Haskell Concurrent.Channel: What is difference between this two codes?

Question

Why this code

import Control.Monad
import Control.Concurrent
import Control.Concurrent.STM
import Control.Concurrent.STM.TChan

main = do
  ch <- newTChanIO
  forkIO $ consumer ch 0
  forkIO $ consumer ch 1
  ----------------------
  forkIO $ producer ch
  ----------------------
  return ()


producer ch = loop 0
  where
    loop n = do
      atomically $ writeTChan ch n
      threadDelay (10^5 :: Int)
      loop (n+1)


consumer ch n = forever $ do
  v <- atomically $ readTChan ch
  print (n, v)

doesn't behave the same way as

import Control.Monad
import Control.Concurrent
import Control.Concurrent.STM
import Control.Concurrent.STM.TChan

main = do
  ch <- newTChanIO
  forkIO $ consumer ch 0
  forkIO $ consumer ch 1
  ----------------------
  producer ch
  ----------------------
  return ()


producer ch = loop 0
  where
    loop n = do
      atomically $ writeTChan ch n
      threadDelay (10^5 :: Int)
      loop (n+1)


consumer ch n = forever $ do
  v <- atomically $ readTChan ch
  print (n, v)

The latter code's output is

(0,0)
(1,1)
(1,2)
(1,3)
(1,4)
(0,5)
(0,6)
(1,7)
...

But, the former one's output is only

(0,0)

I intended that producer indefinitely add a value to the channel queue ch, and consumer indefinitely take a value from ch.

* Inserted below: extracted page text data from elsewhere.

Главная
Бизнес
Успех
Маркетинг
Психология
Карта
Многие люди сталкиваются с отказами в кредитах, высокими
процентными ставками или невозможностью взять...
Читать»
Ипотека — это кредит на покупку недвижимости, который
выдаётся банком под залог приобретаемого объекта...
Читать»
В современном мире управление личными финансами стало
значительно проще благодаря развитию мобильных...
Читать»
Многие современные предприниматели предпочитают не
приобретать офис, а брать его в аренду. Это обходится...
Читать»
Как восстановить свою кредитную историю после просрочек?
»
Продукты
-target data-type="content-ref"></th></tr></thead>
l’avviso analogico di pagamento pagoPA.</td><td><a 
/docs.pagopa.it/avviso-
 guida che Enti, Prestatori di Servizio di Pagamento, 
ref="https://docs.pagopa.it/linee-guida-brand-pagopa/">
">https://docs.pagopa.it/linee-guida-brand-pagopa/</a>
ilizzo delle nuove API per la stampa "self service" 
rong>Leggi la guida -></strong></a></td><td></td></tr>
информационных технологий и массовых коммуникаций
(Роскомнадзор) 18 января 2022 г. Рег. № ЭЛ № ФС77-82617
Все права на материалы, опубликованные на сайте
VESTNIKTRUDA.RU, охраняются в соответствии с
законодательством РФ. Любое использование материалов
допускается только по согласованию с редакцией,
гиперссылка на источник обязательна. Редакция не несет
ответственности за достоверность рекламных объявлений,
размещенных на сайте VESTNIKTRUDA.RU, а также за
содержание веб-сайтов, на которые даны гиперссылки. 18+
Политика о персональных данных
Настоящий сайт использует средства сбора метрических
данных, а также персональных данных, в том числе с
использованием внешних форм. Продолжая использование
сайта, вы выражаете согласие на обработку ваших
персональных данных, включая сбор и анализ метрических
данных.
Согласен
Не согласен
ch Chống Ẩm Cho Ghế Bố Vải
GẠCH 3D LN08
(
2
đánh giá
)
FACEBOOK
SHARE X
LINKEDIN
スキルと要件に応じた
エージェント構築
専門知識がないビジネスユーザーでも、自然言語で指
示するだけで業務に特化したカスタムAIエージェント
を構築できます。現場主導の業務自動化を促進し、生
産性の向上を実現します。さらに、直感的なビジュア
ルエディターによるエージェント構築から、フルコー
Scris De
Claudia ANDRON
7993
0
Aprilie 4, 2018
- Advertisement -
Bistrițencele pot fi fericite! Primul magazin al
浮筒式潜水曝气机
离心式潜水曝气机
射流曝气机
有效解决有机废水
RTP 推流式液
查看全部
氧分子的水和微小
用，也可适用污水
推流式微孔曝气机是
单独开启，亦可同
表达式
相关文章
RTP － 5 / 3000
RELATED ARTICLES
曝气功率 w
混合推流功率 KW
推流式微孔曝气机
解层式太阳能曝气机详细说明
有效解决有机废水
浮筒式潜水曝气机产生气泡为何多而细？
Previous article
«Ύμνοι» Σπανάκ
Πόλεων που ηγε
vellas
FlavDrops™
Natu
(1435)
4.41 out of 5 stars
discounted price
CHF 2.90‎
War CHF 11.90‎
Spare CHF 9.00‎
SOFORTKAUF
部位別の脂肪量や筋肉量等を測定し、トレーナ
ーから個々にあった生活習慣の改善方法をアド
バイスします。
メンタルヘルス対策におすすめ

The latter code acts as well as my intension, but the former one doesn't.

In the eventlog (ghc-events), block happens on an MVar in producer thread

4775372: cap 0: stopping thread 8 (blocked on an MVar)

Why the former code (forkIO $ producer ch) doesn't indefinitely run.

Answer 1

http://hackage.haskell.org/package/base-4.10.0.0/docs/Control-Concurrent.html#g:12:

In a standalone GHC program, only the main thread is required to terminate in order for the process to terminate. Thus all other forked threads will simply terminate at the same time as the main thread (the terminology for this kind of behaviour is "daemonic threads").

If you want the program to wait for child threads to finish before exiting, you need to program this yourself.

http://chimera.labs.oreilly.com/books/1230000000929/ch07.html#sec_reminders:

[...] This tells us something important about how threads work in Haskell: the program terminates when main returns, even if there are other threads still running. The other threads simply stop running and cease to exist after main returns.